» **EXERCISE GOAL**
Output the data below exactly, images excluded.

» **Data excerpts**
____________________

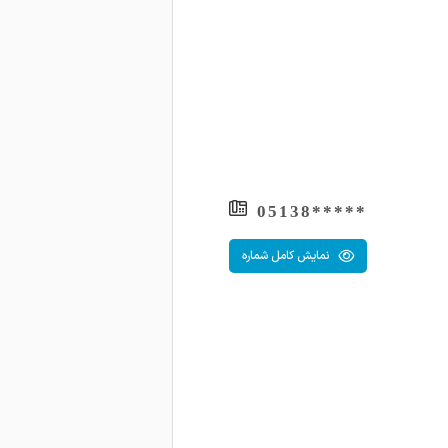
1403-07-16
1403-07-13
1403-07-12
1403-07-11
1403-07-09
1403-07-08
*****05138
1403-07-08
نمایش کامل شماره
1403-05-28
1403-05-28
 خیلی حالش بهتر شده ممنون از درمان
1403-05-28
1401-11-11
1401-11-11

____________________

» **SOLUTION TO THIS PROBLEM**
1403-07-16
1403-07-13
1403-07-12
1403-07-11
1403-07-09
1403-07-08
*****05138
1403-07-08
نمایش کامل شماره
1403-05-28
1403-05-28
 خیلی حالش بهتر شده ممنون از درمان
1403-05-28
1401-11-11
1401-11-11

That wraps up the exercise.